Dataset records
<<<<

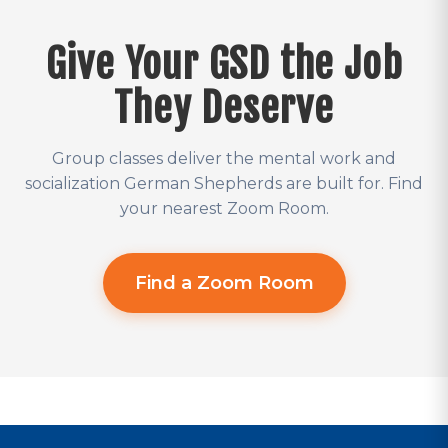
Give Your GSD the Job
They Deserve
Group classes deliver the mental work and
socialization German Shepherds are built for. Find
your nearest Zoom Room.
Find a Zoom Room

>>>>

- **ASSIGNMENT**: Pick each line holding the word "Zoom" out of the data and copy it.

- **RESULT BELOW**:
your nearest Zoom Room.
Find a Zoom Room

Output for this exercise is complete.